17 Yıl Önce Güncellendi
2009-09-04 00:44:00
DTP Muş Milletvekili Sırrı Sakık, Muş'ta 'Demokratik Açılım'la ilgili açıklamalarda bulundu. Barış ve demokrasiyi inşa etmek için alanlarda olduklarını söyleyen Sakık "Biz Kürtler, cumhuriyetin kuruluşundan bugüne kadar ülkemizde olmayan özgürlükleri, barışı, demokrasiyi inşa etmek adına alanlardayız, sokaklardayız. Barışı sağlamak için her gün alanlardayız, sesimizi yükseltmeye çalışıyoruz. Özellikle birkaç gün önce başlayan iyi şeyler, umutlandıran gelişmeler oldu. Bu gelişmeler çerçevesinde daha da çok umutlarımızın yeşermesi gerektiğini düşünürken, ne yazık ki zaman zaman açıklamalar umutlarımızı kırsa da, biz her şeye rağmen barışı önemsiyoruz. Anadolu'nun yoksul çocukları Kürtler, Türkler ölümle karşılaştılar. Bu ölümün artık bitmesi gerekiyor" diye konuştu.

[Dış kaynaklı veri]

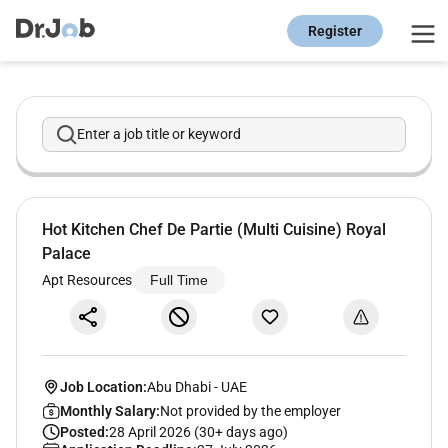
Register
Enter a job title or keyword
Hot Kitchen Chef De Partie (Multi Cuisine) Royal
Palace
Apt Resources
Full Time
Job Location:
Abu Dhabi
-
UAE
Monthly Salary:
Not provided by the employer
Posted:
28 April 2026 (30+ days ago)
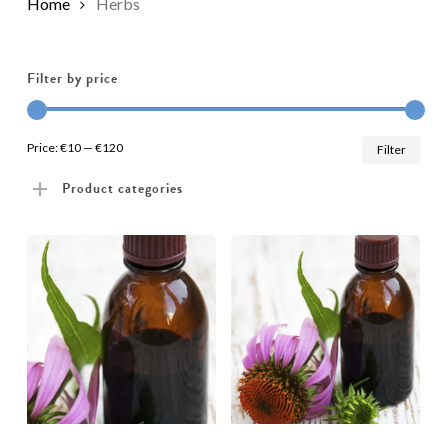
Home
Herbs
Filter by price
Min
Max
Price:
€10
—
€120
Filter
pric
pric
Product categories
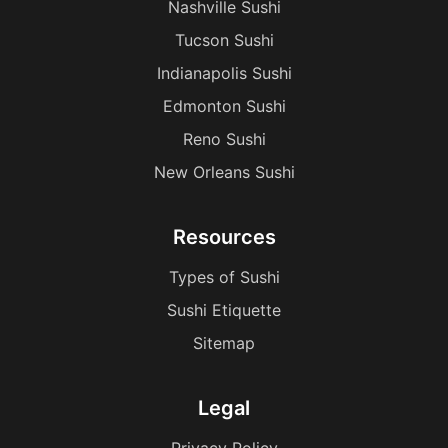
Nashville Sushi
Tucson Sushi
Indianapolis Sushi
Edmonton Sushi
Reno Sushi
New Orleans Sushi
Resources
Types of Sushi
Sushi Etiquette
Sitemap
Legal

Bütün kaynakların "savaşa" harcandığını söyleyen Sakık "Hükümet yetkililerinin yakın bir tarihte yaptıkları açıklamada, her ölen bir PKK'lı için yahut da etkisiz hale getirilen bir PKK'lı için 15 milyon lira harcandığını söylediler. Bu 15 milyon lira işte buralarda gördüğünüz yoksul insanların aşına, işine, ekmeğine ve sofrasına yansımalıdır. Sosyal devlet budur. Demokrasisi oturmuş toplumlarda bu yapılır. Biz de bunu talep ediyoruz. Onun için Kürtlerin dilinin ve kültürünün yasak olması için Türkiye'nin bütün akarlarını, asimilasyon politikalarla, ret ve inkar politikalarla seferber etmek haksızlıktır, hukuksuzluktur, halka karşı yapılan en büyük haksızlıktır. Onun için ülkemizde uzun yıllardır hep altını çiziyorum; bir türlü inşa etmediğimiz iç barışımızı inşa etmeliyiz, birlikte yaşamalıyız. Birlikte ülkemizi inşa etmeliyiz, birlikte yönetmeliyiz. Yani Kürtler bu coğrafyada uzun yıllardır eğer ağır bedeller ödüyorsa, dilini ve kimliğini kültürünü özgürce yaşamak istiyor. Bu bir lütuf değildir" dedi.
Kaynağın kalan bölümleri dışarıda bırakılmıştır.